Unlocking Code Intelligence: A Deep Dive into Our New CKB Integration
I just wrapped up a monumental sprint, integrating our new Code Knowledge Backend (CKB) from core infrastructure to a shiny new UI. Here's a look at the journey, the tech stack, and the invaluable lessons learned along the way.
It’s just past midnight, and I've finally hit a major milestone: full integration of our new Code Knowledge Backend (CKB). This wasn't just another feature; it was a multi-phase, full-stack endeavor to bake deep code intelligence directly into our platform. We’re talking everything from Docker containers and Prisma models to a snazzy new UI and even a custom template variable for AI prompts.
Let's break down how we got here, the technical decisions we made, and some of the thorny problems we navigated.
Phase 1: Laying the Foundation – The Core CKB Integration
The CKB is designed to be an external, heavy-lifting analysis tool. Our primary goal in Phase 1 was to integrate it seamlessly into our existing backend architecture.
Dockerizing the Brains
First up, getting the CKB itself running. We opted for a dedicated Docker worker container (ghcr.io/simplyliz/ckb:latest). This keeps the CKB isolated and scalable.
# Excerpt from docker-compose.yml
ckb:
image: ghcr.io/simplyliz/ckb:latest
command: ["sleep", "infinity"] # Keep it alive, we'll `docker exec` into it
volumes:
- ckb_repos:/app/repos # Shared volume for codebases
healthcheck:
test: ["CMD", "ckb", "version"]
interval: 30s
timeout: 10s
retries: 3
The sleep infinity command is a classic pattern for worker containers we intend to interact with via docker exec. This way, the container stays up, but doesn't consume CPU until we explicitly tell it to do something. A shared volume (ckb_repos) was crucial for the CKB to store and access cloned repositories. And, of course, a healthcheck ensures we know the CKB binary is actually available.
Data Modeling with Prisma
To track the analysis status and cache results for each project, we introduced a new ProjectCkbIndex model in Prisma. This model links directly to our Project and Tenant entities, ensuring proper data relationships and enabling our Row-Level Security (RLS) policies.
// prisma/schema.prisma
model ProjectCkbIndex {
id String @id @default(uuid())
projectId String @unique
project Project @relation(fields: [projectId], references: [id], onDelete: Cascade)
status CkbStatus @default(PENDING)
analysisCache Json?
createdAt DateTime @default(now())
updatedAt DateTime @updatedAt
tenantId String
tenant Tenant @relation(fields: [tenantId], references: [id])
@@index([tenantId])
}
enum CkbStatus {
PENDING
PROCESSING
COMPLETED
FAILED
}
The analysisCache field, a Json? type, is where we store the aggregated results of various CKB analyses. This allows us to serve cached data quickly without re-running computations on every request.
The CKB Client Service
This was the heart of the integration: src/server/services/ckb-client.ts. This service acts as our internal wrapper, orchestrating docker exec commands to interact with the CKB container. It handles repository cloning, pulling, deletion, and exposes 13 distinct analysis functions (e.g., architecture, hotspots, coupling, complexity). A central runFullAnalysis() method orchestrates a sequential execution of these.

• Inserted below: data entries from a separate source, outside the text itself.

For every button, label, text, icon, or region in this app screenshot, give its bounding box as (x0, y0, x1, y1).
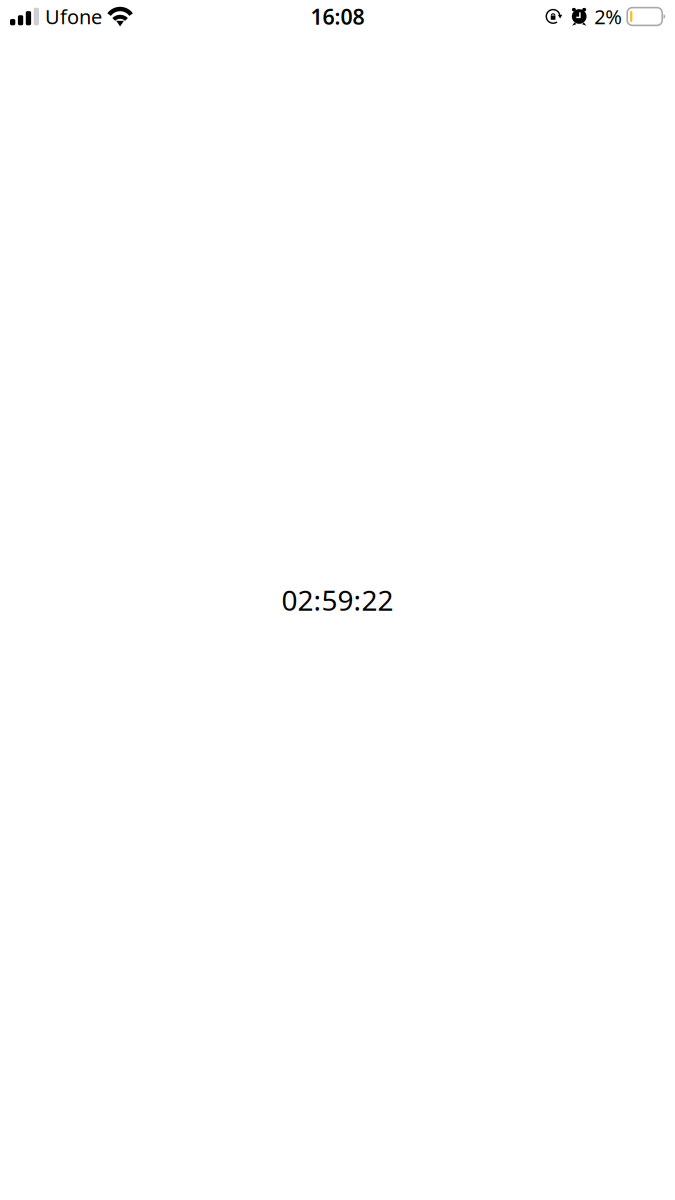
staticText: Ufone (45, 3, 102, 30)
staticText: 2% (594, 3, 622, 30)
staticText: 16:08 (310, 2, 364, 31)
staticText: 02:59:22 (282, 581, 394, 619)
button[interactable]: 02:59:22 (258, 569, 418, 631)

// Excerpt from src/server/services/ckb-client.ts
// A simplified example of how we shell out to Docker
async function runCkbCommand(
projectId: string,
command: string,
args: string[]
): Promise<string> {
const containerName = process.env.CKB_CONTAINER_NAME || 'nyxcore-ckb-1';
// Basic path validation to prevent traversal attacks
validateProjectPath(projectId);
const { stdout, stderr } = await execFile(
'docker',
['exec', containerName, 'ckb', command, ...args],
{ timeout: CKB_COMMAND_TIMEOUT }
);
if (stderr) {
logger.warn(`CKB command stderr for project ${projectId}: ${stderr}`);
}
return stdout;
}
Security was paramount here, especially with docker exec and arbitrary project IDs. Robust path validation (validateProjectPath) was implemented to prevent any potential path traversal vulnerabilities.
A Robust tRPC API
To expose CKB functionality to our frontend, we built a comprehensive tRPC router (src/server/trpc/routers/ckb.ts). This includes procedures for checking status, triggering re-indexing, and fetching cached analysis results. Critically, some analyses like coupling or callGraph are run live by the CKB client for real-time insights based on user input.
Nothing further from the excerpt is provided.